UM RETRATO DA SITUAÇÃO DOS TRABALHADORES CIENTÍFICOS E DO TRABALHO CIENTÍFICO EM PORTUGAL
No Dia Nacional do Cientista [1], celebrado no dia 16 de Maio, várias organizações representativas dos trabalhadores científicos organizaram em Lisboa uma importante manifestação contra a precariedade na Ciência. Os manifestantes reuniram-se em frente ao edifício principal da Universidade de Lisboa e marcharam até ao Ministério da Ciência, Tecnologia e Ensino Superior, a cerca de 2 quilómetros de distância.
Na sede do Ministério, uma delegação das estruturas promotoras do protesto foi recebida por um representante da assessoria de imprensa, a quem foi entregue um documento com as suas principais reivindicações, amplamente partilhadas pela classe.
O texto abaixo é uma tradução livre do texto entregue àquele assessor. Retrata de forma abrangente as dificuldades sentidas por uma esmagadora maioria de trabalhadores científicos que trabalham em instituições científicas e de ensino superior portuguesas.

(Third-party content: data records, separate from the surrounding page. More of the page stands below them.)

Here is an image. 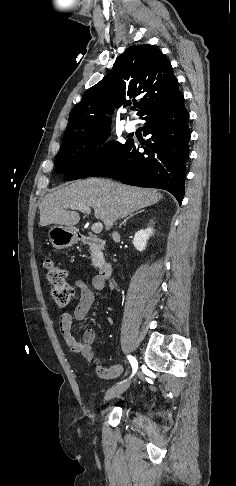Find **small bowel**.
Here are the masks:
<instances>
[{
  "label": "small bowel",
  "mask_w": 236,
  "mask_h": 486,
  "mask_svg": "<svg viewBox=\"0 0 236 486\" xmlns=\"http://www.w3.org/2000/svg\"><path fill=\"white\" fill-rule=\"evenodd\" d=\"M104 285L105 283L102 282L98 276L93 279L94 289L101 290L104 288ZM72 288L73 290L79 291V302L75 307L73 314L63 312L59 317V328L65 345L71 353L80 354L89 363L94 364L100 378L105 380L117 378L123 372V367L120 364H115L110 367H103L100 364V360L93 346L96 339L95 330L92 328L86 329L81 340L77 339L74 335L72 330L73 320L82 321L85 319L94 302L95 295L93 290L81 280H76Z\"/></svg>",
  "instance_id": "small-bowel-1"
}]
</instances>
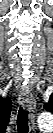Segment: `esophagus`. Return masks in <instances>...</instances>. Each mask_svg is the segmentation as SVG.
<instances>
[{"label":"esophagus","mask_w":53,"mask_h":133,"mask_svg":"<svg viewBox=\"0 0 53 133\" xmlns=\"http://www.w3.org/2000/svg\"><path fill=\"white\" fill-rule=\"evenodd\" d=\"M21 105L24 108L31 110L30 118H31V121L33 122L34 115L32 112H33V108L35 107V99L29 90H25L21 92Z\"/></svg>","instance_id":"obj_1"}]
</instances>
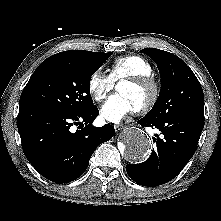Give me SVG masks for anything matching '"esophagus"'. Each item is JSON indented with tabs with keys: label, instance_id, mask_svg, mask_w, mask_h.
<instances>
[{
	"label": "esophagus",
	"instance_id": "esophagus-1",
	"mask_svg": "<svg viewBox=\"0 0 221 221\" xmlns=\"http://www.w3.org/2000/svg\"><path fill=\"white\" fill-rule=\"evenodd\" d=\"M114 128H115V131L118 132V131L123 130L125 128V126L122 124H117L114 126Z\"/></svg>",
	"mask_w": 221,
	"mask_h": 221
}]
</instances>
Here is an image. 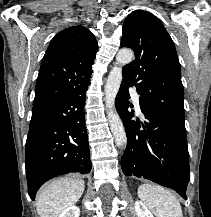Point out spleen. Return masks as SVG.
<instances>
[{
	"instance_id": "1",
	"label": "spleen",
	"mask_w": 211,
	"mask_h": 217,
	"mask_svg": "<svg viewBox=\"0 0 211 217\" xmlns=\"http://www.w3.org/2000/svg\"><path fill=\"white\" fill-rule=\"evenodd\" d=\"M138 196L156 217H183L176 196L161 186L143 184L138 188Z\"/></svg>"
}]
</instances>
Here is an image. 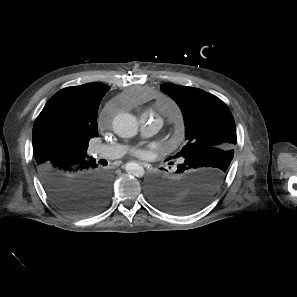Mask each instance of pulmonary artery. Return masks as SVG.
<instances>
[{
    "instance_id": "pulmonary-artery-1",
    "label": "pulmonary artery",
    "mask_w": 297,
    "mask_h": 297,
    "mask_svg": "<svg viewBox=\"0 0 297 297\" xmlns=\"http://www.w3.org/2000/svg\"><path fill=\"white\" fill-rule=\"evenodd\" d=\"M170 119H175L177 117V109L173 104L168 105L166 112H163ZM147 115L141 116V122L144 125V129L148 132H155L161 126V121L159 119H153L149 121ZM126 151V148L120 144L114 145H96L91 148V152L97 157L104 159H117L121 157Z\"/></svg>"
}]
</instances>
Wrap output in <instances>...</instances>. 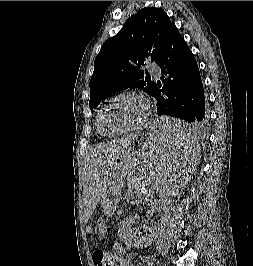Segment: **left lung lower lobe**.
I'll list each match as a JSON object with an SVG mask.
<instances>
[{
    "instance_id": "obj_1",
    "label": "left lung lower lobe",
    "mask_w": 253,
    "mask_h": 266,
    "mask_svg": "<svg viewBox=\"0 0 253 266\" xmlns=\"http://www.w3.org/2000/svg\"><path fill=\"white\" fill-rule=\"evenodd\" d=\"M163 85L155 83L153 97L157 114L172 116L177 123L154 131L172 141H192L204 131L208 116L197 62L177 27L173 29L157 62Z\"/></svg>"
}]
</instances>
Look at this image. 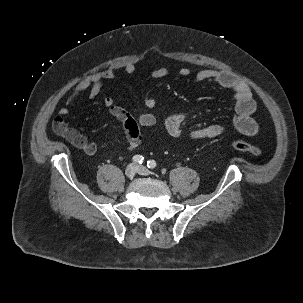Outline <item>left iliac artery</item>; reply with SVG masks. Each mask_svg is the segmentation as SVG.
<instances>
[{
  "mask_svg": "<svg viewBox=\"0 0 303 303\" xmlns=\"http://www.w3.org/2000/svg\"><path fill=\"white\" fill-rule=\"evenodd\" d=\"M147 166H148V168H150V169H154V168L157 166V164H156V162H155L154 160H149V161L147 162Z\"/></svg>",
  "mask_w": 303,
  "mask_h": 303,
  "instance_id": "44dca946",
  "label": "left iliac artery"
}]
</instances>
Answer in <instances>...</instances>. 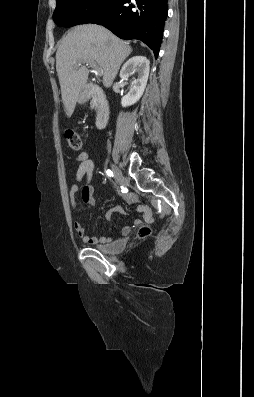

MANIF CONTRA A PRECARIEDADE NA CIÊNCIA
PRINCIPAIS REIVINDICAÇÕES
1 — Garantir a manutenção do financiamento actual para o emprego científico de doutorados
De acordo com os dados do Observatório do Emprego Científico e Docente (OECD) da Direcção-Geral de Estatísticas da Educação e Ciência (DGEEC), desde o início do Programa de Estímulo ao Emprego Científico, em 2017, foram celebrados 5799 contractos com doutorados para o exercício de actividades de investigação científica, de desenvolvimento tecnológico, de gestão e de comunicação de ciência e tecnologia e 1046 contractos de bolsa pós-doutoral. Todos estes contractos foram e são financiados com dinheiro público. Reconhecendo-se que 90% dos actuais contractos e todas as bolsas terminarão nos próximos três anos, o que está em causa em primeiro lugar é garantir que o dinheiro hoje alocado ao emprego científico permanece a financiar o emprego de doutorados. Esta opção permite reconhecer e dar continuidade ao trabalho que estas pessoas desenvolvem no Sistema Científico e Tecnológico Nacional (SCTN).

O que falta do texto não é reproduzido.